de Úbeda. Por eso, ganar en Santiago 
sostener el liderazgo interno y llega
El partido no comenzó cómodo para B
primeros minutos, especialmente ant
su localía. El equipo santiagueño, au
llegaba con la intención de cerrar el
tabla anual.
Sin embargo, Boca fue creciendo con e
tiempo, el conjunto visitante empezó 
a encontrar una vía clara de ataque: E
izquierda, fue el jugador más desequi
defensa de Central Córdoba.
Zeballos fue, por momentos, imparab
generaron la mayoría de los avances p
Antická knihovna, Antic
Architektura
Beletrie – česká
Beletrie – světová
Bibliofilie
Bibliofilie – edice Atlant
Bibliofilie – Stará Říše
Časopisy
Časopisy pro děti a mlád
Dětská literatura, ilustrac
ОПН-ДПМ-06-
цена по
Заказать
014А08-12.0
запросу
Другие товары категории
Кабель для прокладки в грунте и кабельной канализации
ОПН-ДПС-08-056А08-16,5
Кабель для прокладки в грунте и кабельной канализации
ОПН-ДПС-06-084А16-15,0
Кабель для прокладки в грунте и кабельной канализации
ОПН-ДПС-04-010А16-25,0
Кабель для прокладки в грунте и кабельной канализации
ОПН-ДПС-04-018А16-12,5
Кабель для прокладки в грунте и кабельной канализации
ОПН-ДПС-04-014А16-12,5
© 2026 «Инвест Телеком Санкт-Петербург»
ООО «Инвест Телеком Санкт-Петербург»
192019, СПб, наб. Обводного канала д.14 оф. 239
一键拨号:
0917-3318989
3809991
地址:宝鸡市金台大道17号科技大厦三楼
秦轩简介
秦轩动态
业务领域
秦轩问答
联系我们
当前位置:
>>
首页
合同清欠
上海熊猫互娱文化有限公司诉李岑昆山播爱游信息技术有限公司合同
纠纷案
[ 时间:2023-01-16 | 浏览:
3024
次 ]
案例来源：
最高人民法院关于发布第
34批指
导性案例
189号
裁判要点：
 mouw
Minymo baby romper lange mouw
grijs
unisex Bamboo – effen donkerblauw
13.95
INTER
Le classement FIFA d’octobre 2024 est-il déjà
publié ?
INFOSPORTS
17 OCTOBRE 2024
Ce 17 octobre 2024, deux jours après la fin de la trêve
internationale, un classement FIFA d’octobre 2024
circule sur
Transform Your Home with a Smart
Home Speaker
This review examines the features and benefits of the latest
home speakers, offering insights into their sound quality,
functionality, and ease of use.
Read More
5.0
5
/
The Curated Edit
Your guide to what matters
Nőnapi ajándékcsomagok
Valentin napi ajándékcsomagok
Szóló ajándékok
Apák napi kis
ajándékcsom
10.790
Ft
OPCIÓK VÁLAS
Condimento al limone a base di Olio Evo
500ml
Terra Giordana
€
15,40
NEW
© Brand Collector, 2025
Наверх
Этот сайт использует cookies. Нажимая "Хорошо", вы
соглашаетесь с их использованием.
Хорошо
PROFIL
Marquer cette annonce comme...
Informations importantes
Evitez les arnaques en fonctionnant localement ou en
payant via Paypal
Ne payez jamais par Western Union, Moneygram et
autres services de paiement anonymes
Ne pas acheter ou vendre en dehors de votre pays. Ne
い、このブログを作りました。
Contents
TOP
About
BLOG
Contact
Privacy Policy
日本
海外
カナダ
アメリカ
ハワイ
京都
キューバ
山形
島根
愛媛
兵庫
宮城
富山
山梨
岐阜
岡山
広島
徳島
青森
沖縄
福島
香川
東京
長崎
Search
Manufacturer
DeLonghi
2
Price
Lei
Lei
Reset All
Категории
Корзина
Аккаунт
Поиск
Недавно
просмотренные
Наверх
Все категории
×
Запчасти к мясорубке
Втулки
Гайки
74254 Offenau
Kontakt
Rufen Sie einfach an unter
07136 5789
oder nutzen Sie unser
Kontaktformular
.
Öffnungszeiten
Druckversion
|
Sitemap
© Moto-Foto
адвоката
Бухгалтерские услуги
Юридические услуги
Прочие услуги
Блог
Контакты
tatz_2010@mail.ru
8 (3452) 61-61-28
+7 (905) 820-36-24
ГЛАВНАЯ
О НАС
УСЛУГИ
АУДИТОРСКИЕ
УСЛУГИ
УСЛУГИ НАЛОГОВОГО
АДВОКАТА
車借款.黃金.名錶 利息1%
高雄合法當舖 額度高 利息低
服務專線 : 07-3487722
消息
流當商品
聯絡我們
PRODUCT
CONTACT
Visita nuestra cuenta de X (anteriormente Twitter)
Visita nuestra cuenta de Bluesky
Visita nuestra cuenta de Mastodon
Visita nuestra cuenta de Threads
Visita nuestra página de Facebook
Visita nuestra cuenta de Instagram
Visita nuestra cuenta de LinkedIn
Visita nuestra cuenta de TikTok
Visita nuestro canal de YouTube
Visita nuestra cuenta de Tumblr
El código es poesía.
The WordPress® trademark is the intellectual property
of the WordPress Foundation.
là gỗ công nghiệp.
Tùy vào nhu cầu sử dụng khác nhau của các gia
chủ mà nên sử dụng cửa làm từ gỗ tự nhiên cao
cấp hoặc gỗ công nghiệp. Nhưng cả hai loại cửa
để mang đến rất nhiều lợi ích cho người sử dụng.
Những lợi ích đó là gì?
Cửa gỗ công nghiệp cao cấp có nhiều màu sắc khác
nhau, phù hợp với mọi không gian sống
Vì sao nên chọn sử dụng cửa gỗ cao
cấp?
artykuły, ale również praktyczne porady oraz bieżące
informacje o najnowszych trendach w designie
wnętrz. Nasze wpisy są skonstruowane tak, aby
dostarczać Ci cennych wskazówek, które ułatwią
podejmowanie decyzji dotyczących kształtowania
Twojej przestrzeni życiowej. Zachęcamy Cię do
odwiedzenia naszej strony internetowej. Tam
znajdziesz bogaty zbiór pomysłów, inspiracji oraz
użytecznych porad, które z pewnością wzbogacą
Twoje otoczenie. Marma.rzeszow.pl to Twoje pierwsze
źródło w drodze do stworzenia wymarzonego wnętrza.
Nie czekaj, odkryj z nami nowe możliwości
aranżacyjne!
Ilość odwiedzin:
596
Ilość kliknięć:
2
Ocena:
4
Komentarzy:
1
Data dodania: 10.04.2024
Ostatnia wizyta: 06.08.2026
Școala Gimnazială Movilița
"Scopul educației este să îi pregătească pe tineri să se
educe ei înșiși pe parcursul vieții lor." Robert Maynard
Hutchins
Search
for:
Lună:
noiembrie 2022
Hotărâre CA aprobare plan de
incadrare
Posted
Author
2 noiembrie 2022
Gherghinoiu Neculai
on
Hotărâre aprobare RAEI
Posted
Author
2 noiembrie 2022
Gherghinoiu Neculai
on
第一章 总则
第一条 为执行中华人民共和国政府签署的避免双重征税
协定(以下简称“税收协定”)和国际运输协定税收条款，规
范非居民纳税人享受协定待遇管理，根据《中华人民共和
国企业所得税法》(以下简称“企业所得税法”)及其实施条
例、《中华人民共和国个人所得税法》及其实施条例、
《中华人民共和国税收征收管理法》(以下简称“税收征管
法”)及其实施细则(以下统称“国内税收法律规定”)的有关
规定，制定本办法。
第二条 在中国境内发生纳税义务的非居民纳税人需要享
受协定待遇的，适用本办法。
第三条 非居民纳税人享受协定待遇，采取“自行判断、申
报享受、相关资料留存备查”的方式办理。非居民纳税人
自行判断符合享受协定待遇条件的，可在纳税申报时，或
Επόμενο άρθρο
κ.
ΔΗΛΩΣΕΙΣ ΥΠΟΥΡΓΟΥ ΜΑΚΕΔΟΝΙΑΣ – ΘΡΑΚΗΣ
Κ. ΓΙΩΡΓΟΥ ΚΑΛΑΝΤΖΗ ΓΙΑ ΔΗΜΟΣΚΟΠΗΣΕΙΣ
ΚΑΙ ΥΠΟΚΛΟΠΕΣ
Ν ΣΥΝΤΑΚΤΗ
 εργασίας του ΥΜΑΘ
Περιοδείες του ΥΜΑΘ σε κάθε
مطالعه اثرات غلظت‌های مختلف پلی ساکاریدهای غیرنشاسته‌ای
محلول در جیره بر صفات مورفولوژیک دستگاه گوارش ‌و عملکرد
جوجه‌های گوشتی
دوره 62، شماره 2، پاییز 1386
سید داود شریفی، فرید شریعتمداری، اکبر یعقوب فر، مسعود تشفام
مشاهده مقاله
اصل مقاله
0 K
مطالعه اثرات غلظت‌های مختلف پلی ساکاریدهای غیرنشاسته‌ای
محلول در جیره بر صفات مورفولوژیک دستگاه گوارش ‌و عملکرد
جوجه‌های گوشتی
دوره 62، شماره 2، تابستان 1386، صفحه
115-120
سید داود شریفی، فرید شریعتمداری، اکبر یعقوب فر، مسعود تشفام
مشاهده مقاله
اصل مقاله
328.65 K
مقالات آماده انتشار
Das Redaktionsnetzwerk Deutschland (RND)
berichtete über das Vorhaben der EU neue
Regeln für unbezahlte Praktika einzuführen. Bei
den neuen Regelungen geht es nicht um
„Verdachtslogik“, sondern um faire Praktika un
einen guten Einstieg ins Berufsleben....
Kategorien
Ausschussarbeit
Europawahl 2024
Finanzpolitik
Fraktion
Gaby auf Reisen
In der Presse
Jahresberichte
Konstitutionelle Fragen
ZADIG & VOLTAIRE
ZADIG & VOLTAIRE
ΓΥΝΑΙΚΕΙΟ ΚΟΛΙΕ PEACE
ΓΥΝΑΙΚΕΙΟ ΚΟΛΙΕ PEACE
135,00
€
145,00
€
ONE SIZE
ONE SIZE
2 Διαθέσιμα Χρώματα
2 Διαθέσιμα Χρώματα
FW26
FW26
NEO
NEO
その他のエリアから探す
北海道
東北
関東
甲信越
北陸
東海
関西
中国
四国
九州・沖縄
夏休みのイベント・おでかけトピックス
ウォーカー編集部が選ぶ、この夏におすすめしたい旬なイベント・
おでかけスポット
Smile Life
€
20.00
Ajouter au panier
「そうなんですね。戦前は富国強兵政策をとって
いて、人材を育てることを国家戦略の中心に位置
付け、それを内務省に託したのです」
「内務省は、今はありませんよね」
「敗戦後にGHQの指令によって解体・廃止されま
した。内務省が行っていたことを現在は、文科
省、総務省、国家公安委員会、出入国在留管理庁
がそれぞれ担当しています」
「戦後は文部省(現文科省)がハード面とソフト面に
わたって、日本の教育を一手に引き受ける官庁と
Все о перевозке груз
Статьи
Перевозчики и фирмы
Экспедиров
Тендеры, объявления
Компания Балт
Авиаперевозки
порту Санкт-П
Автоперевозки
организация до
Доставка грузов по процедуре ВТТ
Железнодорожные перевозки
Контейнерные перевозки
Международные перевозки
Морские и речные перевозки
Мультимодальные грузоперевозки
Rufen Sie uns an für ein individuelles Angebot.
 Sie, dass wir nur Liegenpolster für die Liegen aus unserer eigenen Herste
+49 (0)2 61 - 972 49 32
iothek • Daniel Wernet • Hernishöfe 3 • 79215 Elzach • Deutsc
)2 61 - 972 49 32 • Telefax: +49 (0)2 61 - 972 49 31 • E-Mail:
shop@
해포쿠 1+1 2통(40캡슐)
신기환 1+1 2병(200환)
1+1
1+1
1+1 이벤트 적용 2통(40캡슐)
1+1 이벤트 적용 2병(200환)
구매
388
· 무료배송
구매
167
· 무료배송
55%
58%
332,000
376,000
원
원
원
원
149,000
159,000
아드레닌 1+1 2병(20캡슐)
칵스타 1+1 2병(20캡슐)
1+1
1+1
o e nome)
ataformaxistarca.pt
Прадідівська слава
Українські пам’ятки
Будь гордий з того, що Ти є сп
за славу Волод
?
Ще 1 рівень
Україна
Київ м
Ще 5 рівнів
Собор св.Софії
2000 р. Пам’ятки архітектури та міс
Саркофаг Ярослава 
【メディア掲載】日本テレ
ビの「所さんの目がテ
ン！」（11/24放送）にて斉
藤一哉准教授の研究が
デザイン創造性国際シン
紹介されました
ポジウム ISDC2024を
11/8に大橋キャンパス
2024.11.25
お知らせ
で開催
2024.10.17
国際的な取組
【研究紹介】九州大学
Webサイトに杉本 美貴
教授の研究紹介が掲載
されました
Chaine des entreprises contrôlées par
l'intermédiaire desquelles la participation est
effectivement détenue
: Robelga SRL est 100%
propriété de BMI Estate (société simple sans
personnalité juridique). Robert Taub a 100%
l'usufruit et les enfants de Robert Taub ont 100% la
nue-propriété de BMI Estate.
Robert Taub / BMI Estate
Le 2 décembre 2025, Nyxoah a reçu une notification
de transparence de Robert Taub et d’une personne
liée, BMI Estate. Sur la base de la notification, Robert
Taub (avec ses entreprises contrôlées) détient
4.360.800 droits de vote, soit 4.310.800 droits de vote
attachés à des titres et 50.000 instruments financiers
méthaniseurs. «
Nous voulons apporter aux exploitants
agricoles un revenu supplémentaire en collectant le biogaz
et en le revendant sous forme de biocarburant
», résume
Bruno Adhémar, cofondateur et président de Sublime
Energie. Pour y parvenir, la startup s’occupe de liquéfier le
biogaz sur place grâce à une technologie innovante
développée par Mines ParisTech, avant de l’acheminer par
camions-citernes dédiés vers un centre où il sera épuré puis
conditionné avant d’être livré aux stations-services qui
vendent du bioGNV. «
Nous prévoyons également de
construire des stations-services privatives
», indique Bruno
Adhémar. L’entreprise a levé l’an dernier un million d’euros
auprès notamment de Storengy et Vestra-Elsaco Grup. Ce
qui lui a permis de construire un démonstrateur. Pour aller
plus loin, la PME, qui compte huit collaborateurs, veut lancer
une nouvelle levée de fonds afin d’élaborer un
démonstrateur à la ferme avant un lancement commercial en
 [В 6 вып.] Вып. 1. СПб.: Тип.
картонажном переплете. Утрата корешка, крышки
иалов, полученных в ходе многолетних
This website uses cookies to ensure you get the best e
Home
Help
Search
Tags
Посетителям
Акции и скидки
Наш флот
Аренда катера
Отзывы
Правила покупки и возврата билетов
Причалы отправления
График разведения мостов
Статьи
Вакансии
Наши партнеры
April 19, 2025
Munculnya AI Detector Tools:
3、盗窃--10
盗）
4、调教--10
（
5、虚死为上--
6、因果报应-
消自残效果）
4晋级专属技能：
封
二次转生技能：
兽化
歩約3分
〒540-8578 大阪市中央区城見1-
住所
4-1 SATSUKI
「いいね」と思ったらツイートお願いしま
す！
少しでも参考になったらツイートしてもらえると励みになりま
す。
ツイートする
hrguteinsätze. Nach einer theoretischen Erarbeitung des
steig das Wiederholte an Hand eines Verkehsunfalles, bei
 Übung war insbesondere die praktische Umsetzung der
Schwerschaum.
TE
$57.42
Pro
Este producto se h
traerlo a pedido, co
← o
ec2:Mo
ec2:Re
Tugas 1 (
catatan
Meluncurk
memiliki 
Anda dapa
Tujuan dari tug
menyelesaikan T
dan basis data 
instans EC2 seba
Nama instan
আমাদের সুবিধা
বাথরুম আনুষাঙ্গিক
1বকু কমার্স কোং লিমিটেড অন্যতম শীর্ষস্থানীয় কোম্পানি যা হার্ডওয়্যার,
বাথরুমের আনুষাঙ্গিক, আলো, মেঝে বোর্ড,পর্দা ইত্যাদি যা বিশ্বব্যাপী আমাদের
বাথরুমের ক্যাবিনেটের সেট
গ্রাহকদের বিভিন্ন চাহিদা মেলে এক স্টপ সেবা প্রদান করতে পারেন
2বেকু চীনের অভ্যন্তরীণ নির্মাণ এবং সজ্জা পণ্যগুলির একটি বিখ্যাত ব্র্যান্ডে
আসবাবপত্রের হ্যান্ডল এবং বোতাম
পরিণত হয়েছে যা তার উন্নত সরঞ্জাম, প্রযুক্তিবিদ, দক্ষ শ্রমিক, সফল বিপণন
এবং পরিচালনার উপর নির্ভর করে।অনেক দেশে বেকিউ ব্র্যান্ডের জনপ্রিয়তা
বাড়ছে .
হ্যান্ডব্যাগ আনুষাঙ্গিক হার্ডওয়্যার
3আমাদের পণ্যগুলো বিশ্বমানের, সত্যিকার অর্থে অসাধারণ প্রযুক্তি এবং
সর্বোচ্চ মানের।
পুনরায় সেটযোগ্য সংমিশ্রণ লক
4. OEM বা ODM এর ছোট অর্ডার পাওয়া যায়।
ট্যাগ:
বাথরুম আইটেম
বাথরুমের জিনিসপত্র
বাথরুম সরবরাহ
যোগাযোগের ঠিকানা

# # #

[Problem description]:
Reproduce verbatim the range of lines that opens the records and closes with the line containing "Sin embargo, Boca fue creciendo con e". Omit everything after it.

[Written solution]:
de Úbeda. Por eso, ganar en Santiago 
sostener el liderazgo interno y llega
El partido no comenzó cómodo para B
primeros minutos, especialmente ant
su localía. El equipo santiagueño, au
llegaba con la intención de cerrar el
tabla anual.
Sin embargo, Boca fue creciendo con e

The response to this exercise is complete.